We can compare RabbitMQ to postal company, which is an organization made not only from post offices, but the whole infrastructure used to transfer messages from one place to another, from the sender to the recipient.
In RabbitMQ the sender is called producer, the recipient is called consumer, and mentioned postal company we can refer to message queue.
As a message we can use any string of characters, so it can be data in JSON format, files encoded in base64 form, simple text messages, or single lines of text, e.g. server or an application logs.
RabbitMQ server collects messages and – depending on the type of queue, as well as its configuration – it can: wait for their recipient(s) to appear, send tagged messages to the right consumers only, or even reject them if no one comes for them.
RabbitMQ is an open source message broker, written in Erlang language, which was designed for concurrent applications running in a distributed environment, where such features as scalability, fault tolerance and long-lasting work with a large number of threads are particularly important.
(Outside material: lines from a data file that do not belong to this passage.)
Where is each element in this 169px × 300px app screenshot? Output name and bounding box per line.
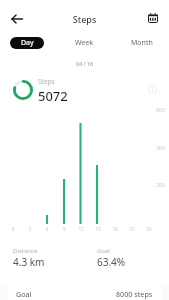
staticText: 21 [124, 226, 140, 232]
staticText: 0 [5, 226, 21, 232]
button[interactable]: Back [6, 8, 27, 29]
button[interactable]: Goal [16, 286, 153, 300]
staticText: 3 [22, 226, 38, 232]
staticText: 200 [152, 182, 169, 189]
staticText: Goal [16, 289, 32, 299]
staticText: 400 [152, 145, 169, 152]
staticText: 15 [90, 226, 106, 232]
button[interactable]: Info [144, 81, 160, 97]
staticText: 5072 [38, 87, 68, 105]
staticText: 6 [39, 226, 55, 232]
staticText: 4.3 km [13, 255, 45, 269]
staticText: Distance [13, 247, 38, 255]
staticText: 9 [56, 226, 72, 232]
button[interactable]: Week [64, 36, 104, 49]
staticText: 8000 steps [116, 289, 153, 299]
staticText: Month [131, 38, 153, 48]
button[interactable]: Calendar [143, 8, 163, 28]
staticText: Day [21, 38, 34, 48]
staticText: Week [75, 38, 94, 48]
staticText: 18 [107, 226, 123, 232]
staticText: Steps [0, 13, 169, 25]
staticText: Steps [38, 77, 55, 86]
staticText: 63.4% [97, 255, 126, 269]
staticText: Goal [97, 247, 110, 255]
button[interactable]: Month [121, 36, 162, 49]
staticText: 04 / 16 [0, 60, 169, 67]
staticText: 600 [152, 107, 169, 114]
staticText: 12 [73, 226, 89, 232]
button[interactable]: Day [10, 37, 44, 49]
staticText: 24 [141, 226, 157, 232]
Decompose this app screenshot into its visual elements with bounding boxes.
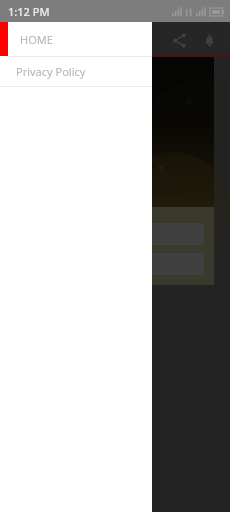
button[interactable]: Privacy Policy [0, 57, 152, 86]
button[interactable] [14, 253, 204, 275]
button[interactable]: Share [164, 25, 194, 55]
button[interactable] [14, 223, 204, 245]
button[interactable]: HOME [0, 22, 152, 56]
button[interactable]: Notifications [194, 25, 224, 55]
staticText: HOME [20, 32, 53, 47]
staticText: Privacy Policy [16, 64, 86, 79]
staticText: 1:12 PM [8, 4, 50, 19]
Erlang was created at Ericsson in the 1980s by Joe Armstrong and is used to a large extent in telecommunication applications.
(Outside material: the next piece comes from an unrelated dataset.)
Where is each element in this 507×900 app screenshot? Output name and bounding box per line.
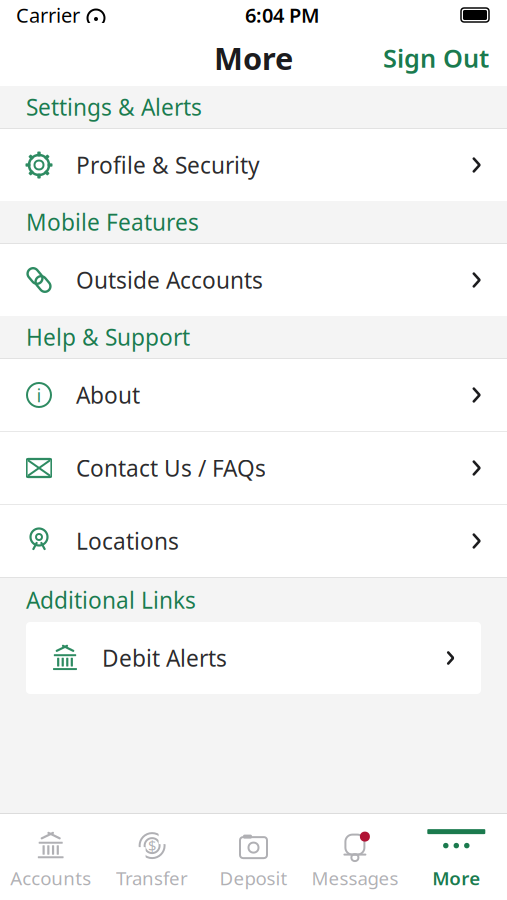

RabbitMQ implements the Advanced Message Queuing Protocol (abbreviated as AMQP) which is an open standard describing the application layer protocol for Message-Oriented Middleware (MOM). Our message courier supports both AMQP versions 0-8-x, 0-9-x (0-9-1) and AMQP 1.0, which is significantly different from the 0-9-1 version, from which it is much more extended.
RabbitMQ natively works with the AMQP 0-8-x / 0-9-x protocol, while the other protocols are supported in the form of plugins.